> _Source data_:

____

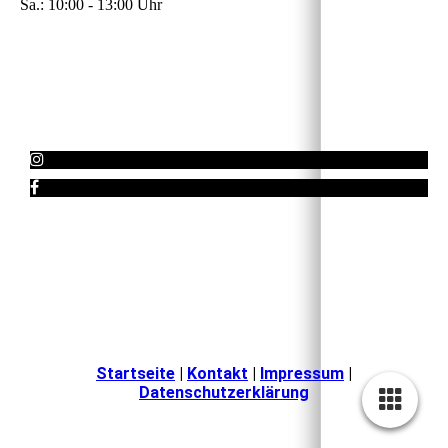
Sa.: 10:00 - 13:00 Uhr
Startseite
|
Kontakt
|
Impressum
|
Datenschutzerklärung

____

> _EXERCISE INSTRUCTIONS_:
The records are to be returned verbatim. Skip any picture they contain.

> _TASK RESULT_:
Sa.: 10:00 - 13:00 Uhr
Startseite
|
Kontakt
|
Impressum
|
Datenschutzerklärung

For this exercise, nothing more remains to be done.